Kratos will grace our consoles once more in just a week and I’m here to tell you that this is MY God of War. Despite the whole revamp, be it mythology, location, mechanics or direction, this new entry to the series is just as much of a God of War game as all the previous titles. I played my review copy on a regular Playstation 4 but it definitely did not deter my immersion into this new world.
Being fortunate enough to be invited to the game’s preview event, and there was so much feels packed within the first three hours that I knew that this game was going to hit me harder further along the way. How right I was. Without saying much (to avoid any spoilers) and without rehashing that previous article, here’s a number of differences in the game that I have come to love.
Although I’ve already played those three hours, when I played it again from the start, I still felt the emotion and the pain and the sadness that loomed around Kratos and Atreus with the death of the significant other/mother.
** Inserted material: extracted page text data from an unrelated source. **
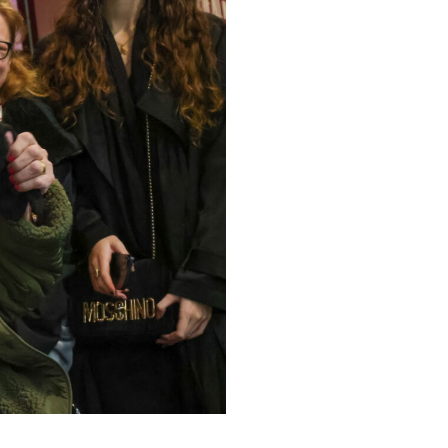
779
enquiries@anchoragecarehome.co.uk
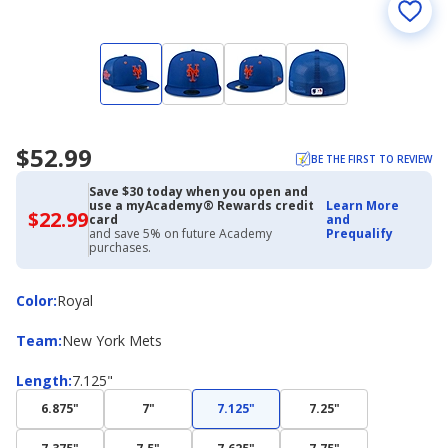
$52.99
BE THE FIRST TO REVIEW
Save $30 today when you open and
use a myAcademy® Rewards credit
Learn More
$22.99
$22.99
card
and
with
and save 5% on future Academy
Prequalify
Academy
purchases.
Credit
Card
Color
Color
:
Royal
Team
Team
:
New York Mets
Length
Length
:
7.125"
6.875"
7"
7.125"
7.25"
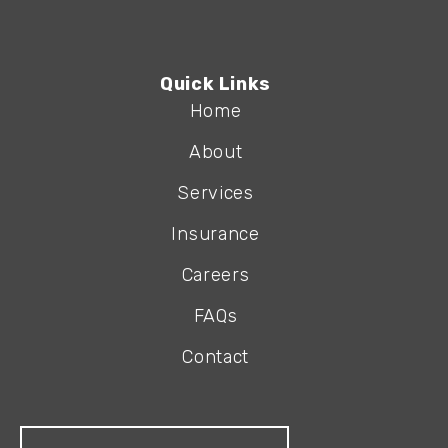
Quick Links
Home
About
Services
Insurance
Careers
FAQs
Contact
Kratos avoids showing Atreus any emotion, refusing to look him in the eye and when the game starts off, he’s stern and unloving. But as the game progresses, he becomes less and less a raging god of Sparta and more a father to Atreus. This depth in the story is very well implemented and I love this whole new dimension given to Krato
Atreus is a new gameplay mechanic added to the game. He is your companion throughout your journey to the highest peak in the Norse realm and thankfully, he is not in anyway a nuisance. He can distract enemies when you’re in a tough spot and even subdue them by getting them in a chokehold with his bowstring. There is a scene after defeating the first troll where you see the rage that we know very well boiling up inside Atreus, Kratos’ godly rage. You can see the fear in Kratos, he wants his son to be different, to be better. “Don’t be sorry, be better”.
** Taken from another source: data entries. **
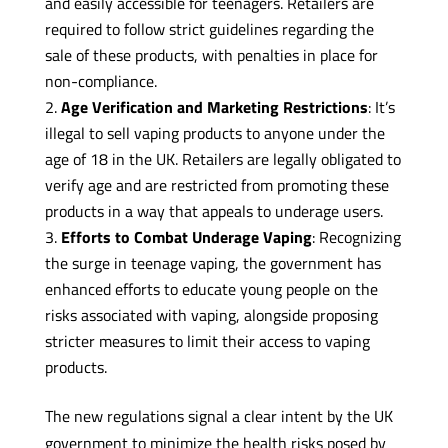
and easily accessible for teenagers. Retailers are
required to follow strict guidelines regarding the
sale of these products, with penalties in place for
non-compliance.
Age Verification and Marketing Restrictions
: It’s
illegal to sell vaping products to anyone under the
age of 18 in the UK. Retailers are legally obligated to
verify age and are restricted from promoting these
products in a way that appeals to underage users.
Efforts to Combat Underage Vaping
: Recognizing
the surge in teenage vaping, the government has
enhanced efforts to educate young people on the
risks associated with vaping, alongside proposing
stricter measures to limit their access to vaping
products.
The new regulations signal a clear intent by the UK
government to minimize the health risks posed by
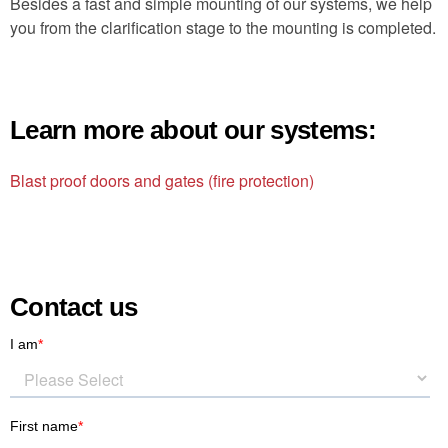
Besides a fast and simple mounting of our systems, we help
you from the clarification stage to the mounting is completed.
Learn more about our systems:
Blast proof doors and gates (fire protection)
Contact us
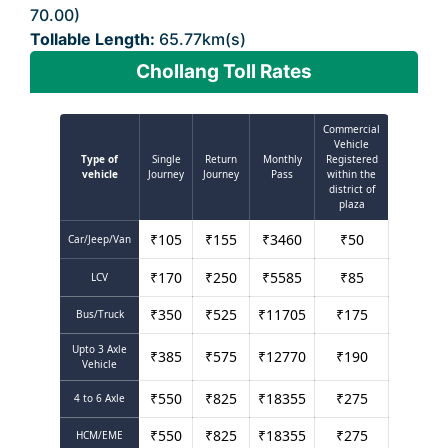
70.00)
Tollable Length:
65.77km(s)
Chollang Toll Rates
Commercial
Vehicle
Type of
Single
Return
Monthly
Registered
vehicle
Journey
Journey
Pass
within the
district of
plaza
₹
105
₹
155
₹
3460
₹
50
Car/Jeep/Van
₹
170
₹
250
₹
5585
₹
85
LCV
₹
350
₹
525
₹
11705
₹
175
Bus/Truck
Upto 3 Axle
₹
385
₹
575
₹
12770
₹
190
Vehicle
₹
550
₹
825
₹
18355
₹
275
4 to 6 Axle
₹
550
₹
825
₹
18355
₹
275
HCM/EME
A major visual change made to the series is the camera angle. From the “cinematic” point of view, we came to know and love, as if we were watching a movie about this really angry Spartan smashing skulls and seeking vengeance for the death of his family, to this new third-person over-the-shoulder view, which can be a seamless transition between gameplay and cutscenes. Something that is quite rarely seen in video games nowadays. The environments are snowcapped and beautiful. When you meet The Witch and venture into her neck of the woods, the forest becomes so vivid and colourful you wouldn’t have thought there was tragedy looming.
One major change made to the series is the Leviathan Axe. Kratos is no longer bound by his infamous chain-blades, but his scars still linger. Second to the camera angle change, I enjoy the different weapon a lot. It gives a whole new dynamic to the fighting gameplay and no longer is God of War bound to hack-and-slashing your way through. Quicktime events are also gone, and in all honesty that will be one thing I will miss. Don't worry though, Spartan Rage is still very much a major aspect of battles. The death of enemies are still brutal though, I will say that. The Axe is more than just a weapon, it will also assist you in solving puzzles and gaining access to hidden areas if you are able to spot it.
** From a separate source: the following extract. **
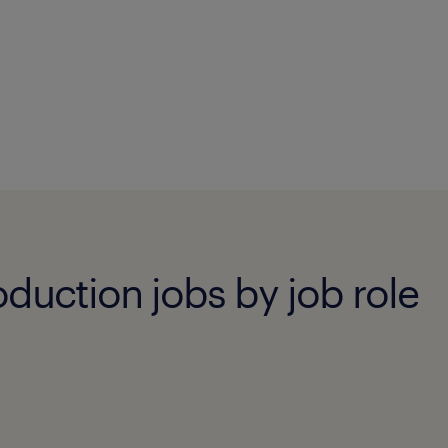
duction jobs by job role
Once I was a sceptic and now I am a firm believer in this game. This game is very much a God of War game and I highly recommend old fans to the series to jump on it and even new players to play it as well. Major kudos to Cory Barlog for taking the game in a whole new direction and just making it work.
God of War will be available 20th April and is a Playstation 4 exclusive. The writer got to play a review copy, courtesy of Sony Interactive Entertainment.